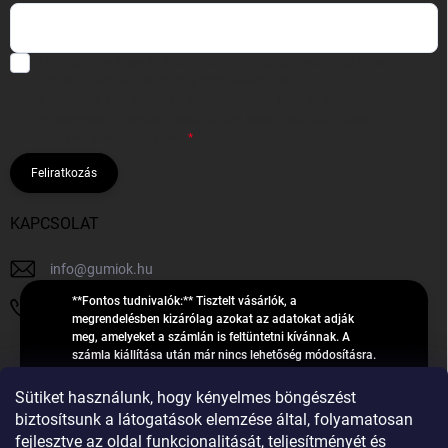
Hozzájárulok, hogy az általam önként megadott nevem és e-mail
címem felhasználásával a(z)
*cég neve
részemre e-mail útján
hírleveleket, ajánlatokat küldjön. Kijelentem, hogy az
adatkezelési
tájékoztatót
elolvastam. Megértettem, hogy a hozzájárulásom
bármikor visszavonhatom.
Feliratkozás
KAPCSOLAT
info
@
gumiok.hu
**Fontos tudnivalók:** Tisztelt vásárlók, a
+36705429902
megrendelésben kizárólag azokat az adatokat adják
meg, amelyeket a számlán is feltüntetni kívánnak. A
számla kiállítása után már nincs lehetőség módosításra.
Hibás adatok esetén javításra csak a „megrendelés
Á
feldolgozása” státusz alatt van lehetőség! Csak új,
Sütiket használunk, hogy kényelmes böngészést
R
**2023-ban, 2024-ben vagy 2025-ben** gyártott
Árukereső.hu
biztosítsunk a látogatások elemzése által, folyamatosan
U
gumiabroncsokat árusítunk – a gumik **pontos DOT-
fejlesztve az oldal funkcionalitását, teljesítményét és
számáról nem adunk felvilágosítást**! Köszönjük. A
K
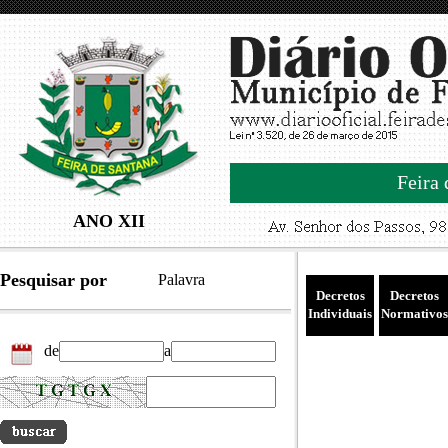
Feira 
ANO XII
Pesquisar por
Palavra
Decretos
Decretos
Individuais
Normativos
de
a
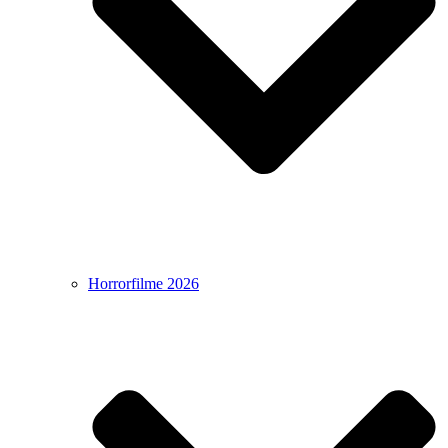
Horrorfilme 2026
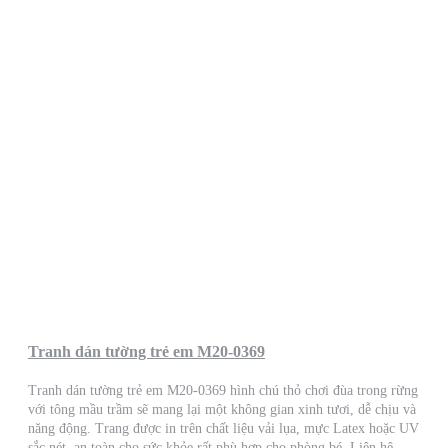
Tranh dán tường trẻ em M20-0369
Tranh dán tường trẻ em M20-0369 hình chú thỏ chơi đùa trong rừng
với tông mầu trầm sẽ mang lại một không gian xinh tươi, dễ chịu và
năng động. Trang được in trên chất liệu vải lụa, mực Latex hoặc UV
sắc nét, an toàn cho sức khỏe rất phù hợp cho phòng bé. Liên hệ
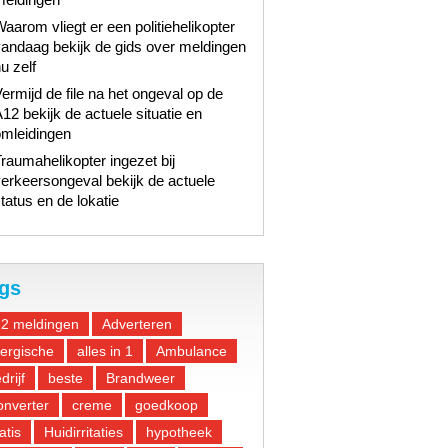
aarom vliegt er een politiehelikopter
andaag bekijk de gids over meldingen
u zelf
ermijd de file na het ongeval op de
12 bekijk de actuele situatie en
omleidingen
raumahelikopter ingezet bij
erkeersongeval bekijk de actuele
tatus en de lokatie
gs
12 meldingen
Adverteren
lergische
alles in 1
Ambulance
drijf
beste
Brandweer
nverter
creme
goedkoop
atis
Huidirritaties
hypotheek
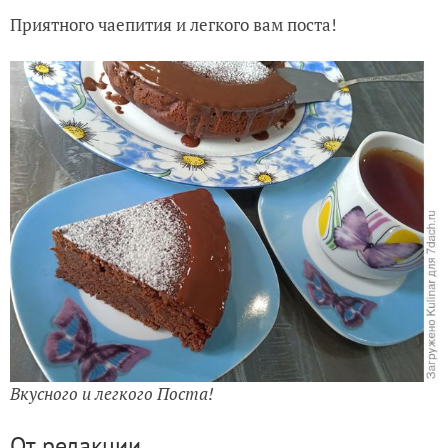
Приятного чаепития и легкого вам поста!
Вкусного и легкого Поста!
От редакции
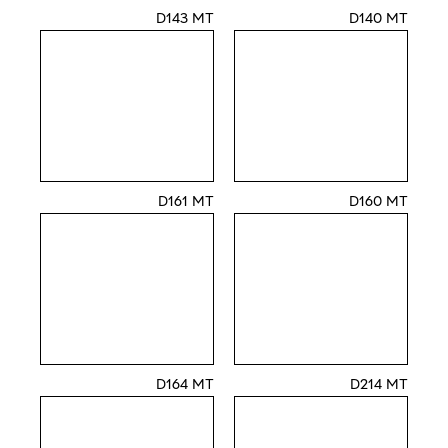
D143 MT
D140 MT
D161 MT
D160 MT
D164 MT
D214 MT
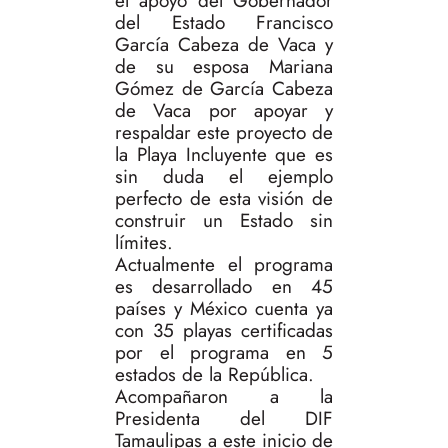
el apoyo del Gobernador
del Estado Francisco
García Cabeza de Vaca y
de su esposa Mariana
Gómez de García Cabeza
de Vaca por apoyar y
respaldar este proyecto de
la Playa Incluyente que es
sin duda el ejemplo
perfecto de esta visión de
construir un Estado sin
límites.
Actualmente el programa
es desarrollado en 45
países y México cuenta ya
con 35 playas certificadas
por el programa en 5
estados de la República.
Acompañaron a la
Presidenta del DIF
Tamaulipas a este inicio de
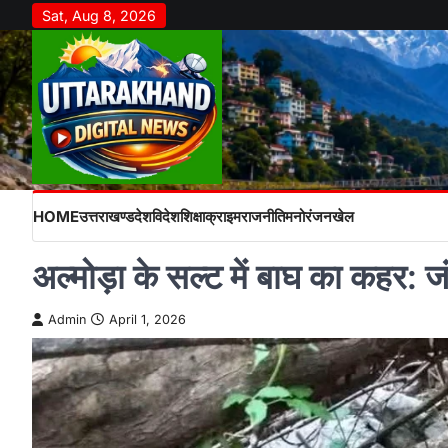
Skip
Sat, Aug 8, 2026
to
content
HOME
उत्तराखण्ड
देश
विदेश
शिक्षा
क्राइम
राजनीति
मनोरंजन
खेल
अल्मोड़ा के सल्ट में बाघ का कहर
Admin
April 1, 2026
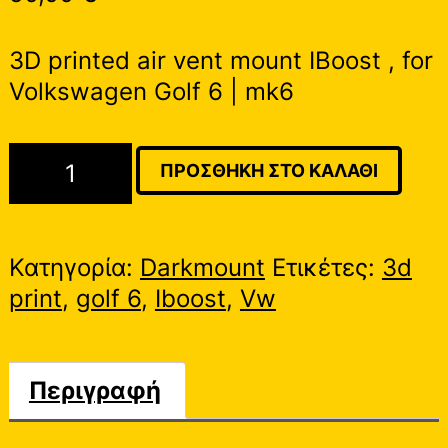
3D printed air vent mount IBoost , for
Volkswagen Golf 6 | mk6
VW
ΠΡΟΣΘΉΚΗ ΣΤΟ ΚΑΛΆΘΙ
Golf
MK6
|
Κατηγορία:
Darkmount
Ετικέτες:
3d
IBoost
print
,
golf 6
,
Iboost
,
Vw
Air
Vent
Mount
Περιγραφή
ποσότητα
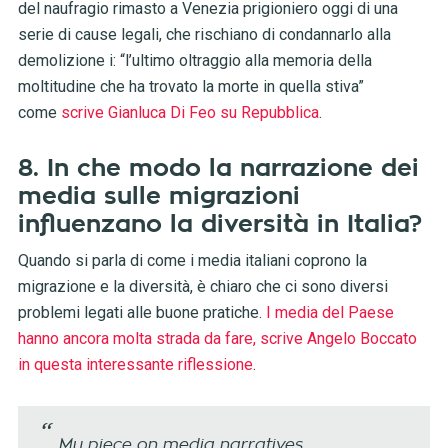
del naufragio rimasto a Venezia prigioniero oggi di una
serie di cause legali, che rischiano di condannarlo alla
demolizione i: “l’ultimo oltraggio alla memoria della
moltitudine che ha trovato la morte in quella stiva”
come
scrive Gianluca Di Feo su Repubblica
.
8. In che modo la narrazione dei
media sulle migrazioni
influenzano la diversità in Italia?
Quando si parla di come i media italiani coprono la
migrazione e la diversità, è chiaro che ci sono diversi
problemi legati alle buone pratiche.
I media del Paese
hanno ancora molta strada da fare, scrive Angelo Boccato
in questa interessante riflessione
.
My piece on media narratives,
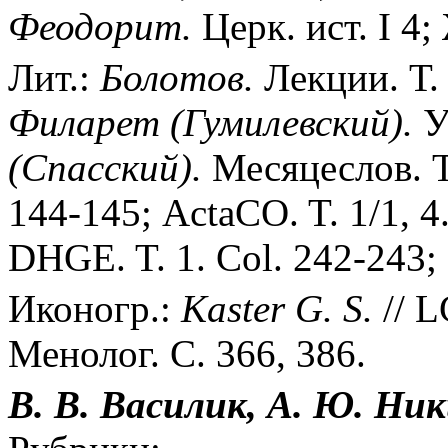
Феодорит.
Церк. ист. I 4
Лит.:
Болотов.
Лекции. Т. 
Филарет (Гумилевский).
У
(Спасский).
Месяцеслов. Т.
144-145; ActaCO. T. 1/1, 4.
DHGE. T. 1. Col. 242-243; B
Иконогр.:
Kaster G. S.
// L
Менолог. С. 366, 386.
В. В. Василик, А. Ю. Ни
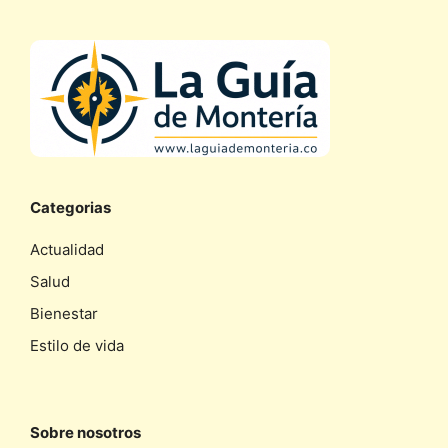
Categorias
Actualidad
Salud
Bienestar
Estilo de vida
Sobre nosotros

**Your task**: Could you output every record above exactly as it appears, without the pictures?

**Solution for this task**:
Hozzájárulok, hogy az általam önként megadott nevem és e-mail
címem felhasználásával a(z)
*cég neve
részemre e-mail útján
hírleveleket, ajánlatokat küldjön. Kijelentem, hogy az
adatkezelési
tájékoztatót
elolvastam. Megértettem, hogy a hozzájárulásom
bármikor visszavonhatom.
Feliratkozás
KAPCSOLAT
info
@
gumiok.hu
**Fontos tudnivalók:** Tisztelt vásárlók, a
+36705429902
megrendelésben kizárólag azokat az adatokat adják
meg, amelyeket a számlán is feltüntetni kívánnak. A
számla kiállítása után már nincs lehetőség módosításra.
Hibás adatok esetén javításra csak a „megrendelés
Á
feldolgozása” státusz alatt van lehetőség! Csak új,
Sütiket használunk, hogy kényelmes böngészést
R
**2023-ban, 2024-ben vagy 2025-ben** gyártott
Árukereső.hu
biztosítsunk a látogatások elemzése által, folyamatosan
U
gumiabroncsokat árusítunk – a gumik **pontos DOT-
fejlesztve az oldal funkcionalitását, teljesítményét és
számáról nem adunk felvilágosítást**! Köszönjük. A
K
Feira 
ANO XII
Pesquisar por
Palavra
Decretos
Decretos
Individuais
Normativos
de
a
Horrorfilme 2026
Tranh dán tường trẻ em M20-0369
Tranh dán tường trẻ em M20-0369 hình chú thỏ chơi đùa trong rừng
với tông mầu trầm sẽ mang lại một không gian xinh tươi, dễ chịu và
năng động. Trang được in trên chất liệu vải lụa, mực Latex hoặc UV
sắc nét, an toàn cho sức khỏe rất phù hợp cho phòng bé. Liên hệ
aarom vliegt er een politiehelikopter
andaag bekijk de gids over meldingen
u zelf
ermijd de file na het ongeval op de
12 bekijk de actuele situatie en
omleidingen
raumahelikopter ingezet bij
erkeersongeval bekijk de actuele
tatus en de lokatie
gs
12 meldingen
Adverteren
lergische
alles in 1
Ambulance
drijf
beste
Brandweer
nverter
creme
goedkoop
atis
Huidirritaties
hypotheek
Приятного чаепития и легкого вам поста!
Вкусного и легкого Поста!
От редакции
D143 MT
D140 MT
D161 MT
D160 MT
D164 MT
D214 MT
el apoyo del Gobernador
del Estado Francisco
García Cabeza de Vaca y
de su esposa Mariana
Gómez de García Cabeza
de Vaca por apoyar y
respaldar este proyecto de
la Playa Incluyente que es
sin duda el ejemplo
perfecto de esta visión de
construir un Estado sin
límites.
Actualmente el programa
es desarrollado en 45
países y México cuenta ya
con 35 playas certificadas
por el programa en 5
estados de la República.
Acompañaron a la
Presidenta del DIF
Tamaulipas a este inicio de
Skip
Sat, Aug 8, 2026
to
content
HOME
उत्तराखण्ड
देश
विदेश
शिक्षा
क्राइम
राजनीति
मनोरंजन
खेल
अल्मोड़ा के सल्ट में बाघ का कहर
Admin
April 1, 2026
3D printed air vent mount IBoost , for
Volkswagen Golf 6 | mk6
VW
ΠΡΟΣΘΉΚΗ ΣΤΟ ΚΑΛΆΘΙ
Golf
MK6
|
Κατηγορία:
Darkmount
Ετικέτες:
3d
IBoost
print
,
golf 6
,
Iboost
,
Vw
Air
Vent
Mount
Περιγραφή
ποσότητα
del naufragio rimasto a Venezia prigioniero oggi di una
serie di cause legali, che rischiano di condannarlo alla
demolizione i: “l’ultimo oltraggio alla memoria della
moltitudine che ha trovato la morte in quella stiva”
come
scrive Gianluca Di Feo su Repubblica
.
8. In che modo la narrazione dei
media sulle migrazioni
influenzano la diversità in Italia?
Quando si parla di come i media italiani coprono la
migrazione e la diversità, è chiaro che ci sono diversi
problemi legati alle buone pratiche.
I media del Paese
hanno ancora molta strada da fare, scrive Angelo Boccato
in questa interessante riflessione
.
My piece on media narratives,
Феодорит.
Церк. ист. I 4
Лит.:
Болотов.
Лекции. Т. 
Филарет (Гумилевский).
У
(Спасский).
Месяцеслов. Т.
144-145; ActaCO. T. 1/1, 4.
DHGE. T. 1. Col. 242-243; B
Иконогр.:
Kaster G. S.
// L
Менолог. С. 366, 386.
В. В. Василик, А. Ю. Ни
Categorias
Actualidad
Salud
Bienestar
Estilo de vida
Sobre nosotros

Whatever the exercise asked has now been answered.